Liberian President and Nobel Peace Prize laureate Ellen Johnson-Sirleaf on Saturday called on voters to ignore calls from her challenger, Winston Tubman, to boycott the Nov. 8 election in which she looks set to win.
REUTERS - Liberia’s president urged voters to go to the polls this week and to ignore a boycott by the opposition. Campaigning for the Nov. 8 presidential runoff ends at midnight Sunday, and incumbent President Ellen Johnson Sirleaf is likely to remain unopposed. Her supporters drove around Monrovia Sunday calling for support over amplifiers mounted on pickups.
Liberia’s leading opposition candidate Winston Tubman had said he was pulling out of the presidential runoff election. He told The Associated Press Friday that he was boycotting the runoff because he was not convinced the process would be fair.
President Sirleaf accused Tubman of violating the constitution as she spoke to her Unity Party supporters in an address carried lived on radio and television Saturday.
“On Nov. 8, I urge you to go out and cast your vote for your favorite candidates,” she said. “Do not succumb to fear and intimidation. Do not allow any politician to hold our country hostage.” “If this is how they run their party, think of how they would run this country,” she said of Tubman and his Congress for Democratic Change party.

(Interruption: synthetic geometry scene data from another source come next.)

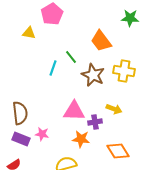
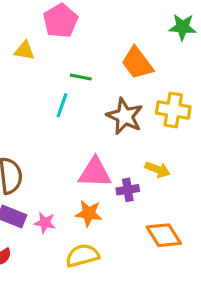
green line: (71, 57) -> (81, 77), moved, turned -40
pink star: (42, 134) -> (45, 223), moved
orange star: (81, 139) -> (89, 213), moved

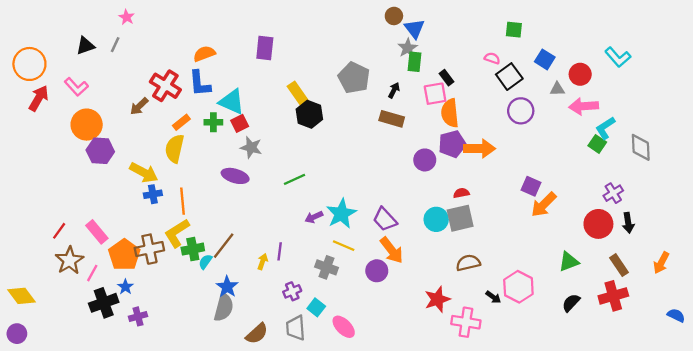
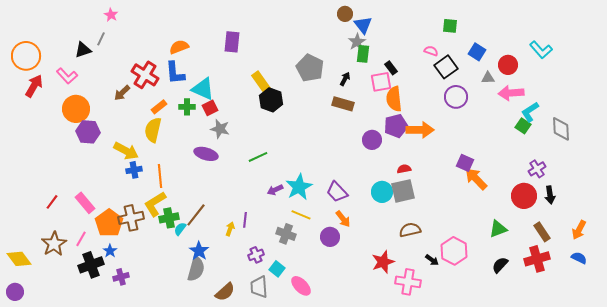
black triangle: (85, 46) -> (83, 50), moved
orange arrow: (544, 205) -> (476, 179), turned 90
orange arrow: (392, 250) -> (343, 219), size x0.7
brown star: (69, 260) -> (54, 244), moved
blue semicircle: (676, 315) -> (579, 258), moved

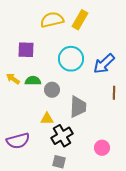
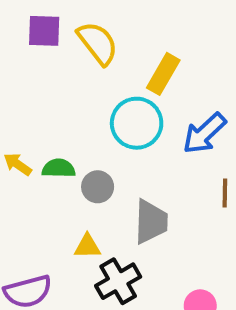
yellow semicircle: (52, 20) -> (98, 43), turned 65
yellow rectangle: (80, 20) -> (163, 74), moved
purple square: (26, 50) -> (44, 31), moved

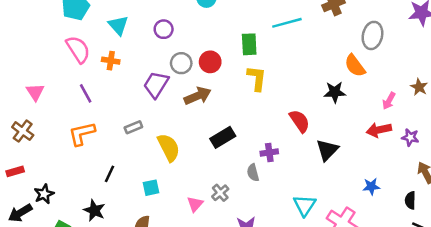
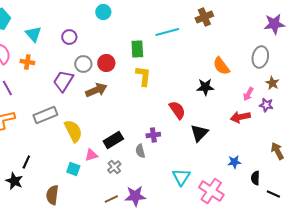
gray ellipse: (373, 35) -> (260, 57), moved
gray rectangle: (133, 127) -> (45, 115), size x1.6
black rectangle: (223, 137) -> (113, 140), moved
purple star: (410, 137) -> (266, 105), moved
black line: (109, 174) -> (26, 162), moved
cyan square: (151, 188) -> (73, 169), moved, turned 32
black semicircle: (410, 200) -> (255, 178), moved
pink triangle: (195, 204) -> (91, 155), moved, turned 32

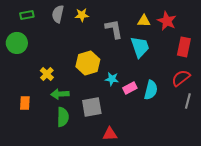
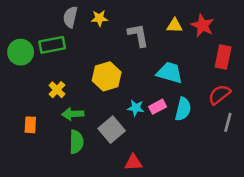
green rectangle: (27, 15) -> (52, 45), moved, size x1.5
cyan trapezoid: (140, 47) -> (170, 73), moved, turned -55
cyan star: (112, 79) -> (136, 108), moved
gray square: (92, 107) -> (112, 130), turned -30

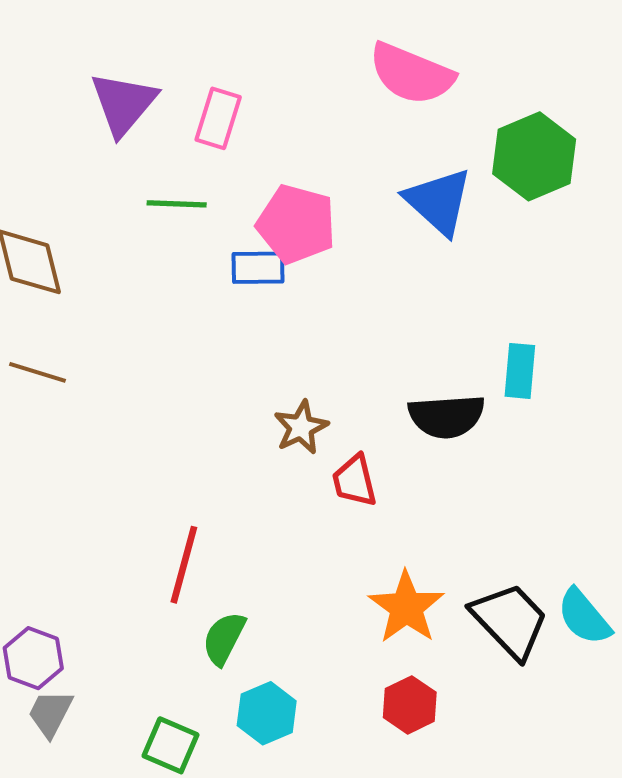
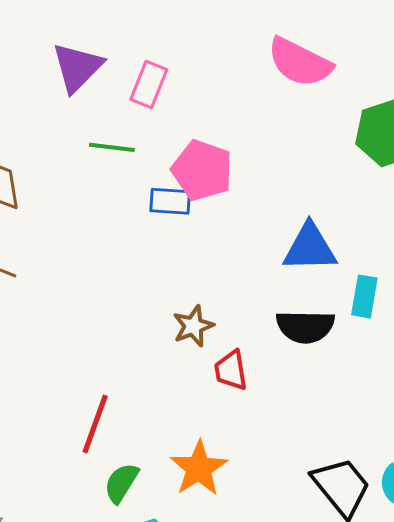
blue triangle: (439, 202) -> (310, 248), moved, turned -48
orange star: (406, 607) -> (199, 468), moved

This is not the first time that Tubman’s party has threatened a boycott. When it became clear in October that incumbent President Sirleaf was leading the first round of voting with over 45 percent, the Congress for Democratic Change joined seven other opposition parties in signing a statement saying they were pulling out of the presidential poll.
They rejoined the electoral process days later, after the chairman of the National Elections Commission resigned following allegations he favored Sirleaf, the country’s Harvard-educated president who was just awarded this year’s Nobel Peace Prize. Sirleaf won the first round of voting but failed to reach the threshold needed to avoid a runoff.
Tubman’s decision to boycott the runoff would guarantee victory for the country’s ruling party but would rob the electoral process of its legitimacy. “The election machinery is still flawed, as it was in the first round,” Tubman said.
The U.S. State Department said it was “deeply disappointed” by the decision of the CDC to boycott the runoff election. “Participation in elections is a fundamental part of democracy,” a statement attributed to State Department spokeswoman Victoria Nuland said Saturday. “We commend all Liberians for their peaceful participation in the elections, and encourage all Liberians to exercise their political voice and vote.”
It said the CDC’s charges that the first round was fraudulent were “unsubstantiated.” The international community, including the United States, will send observers to monitor the election process, it said. Sirleaf is expected to address a rally before her house in the Sinkor district of Monrovia Sunday evening.